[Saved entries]
---

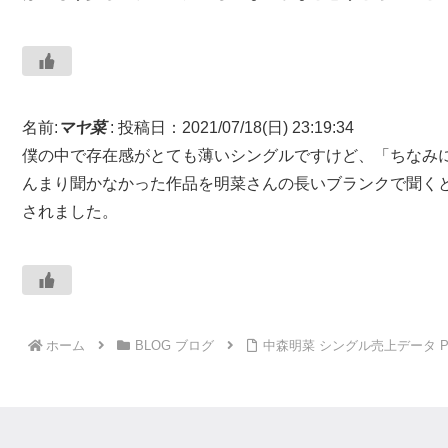
名前:
マヤ菜
:
投稿日：2021/07/18(日) 23:19:34
僕の中で存在感がとても薄いシングルですけど、「ちなみ
んまり聞かなかった作品を明菜さんの長いブランクで聞く
されました。
ホーム
BLOG ブログ
中森明菜 シングル売上データ Part.5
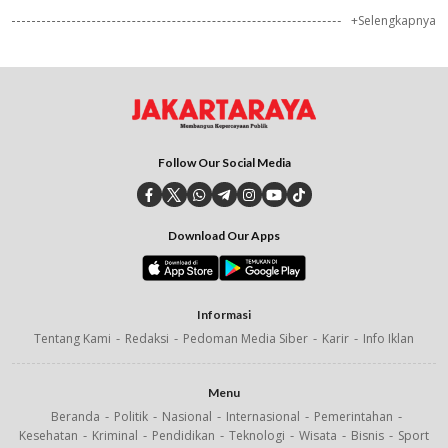
+Selengkapnya
Follow Our Social Media
Download Our Apps
Informasi
Tentang Kami
Redaksi
Pedoman Media Siber
Karir
Info Iklan
Menu
Beranda
Politik
Nasional
Internasional
Pemerintahan
Kesehatan
Kriminal
Pendidikan
Teknologi
Wisata
Bisnis
Sport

---

How to complete this task:
Copy each line of the records that has "Media" in it.

Completed task:
Follow Our Social Media
Pedoman Media Siber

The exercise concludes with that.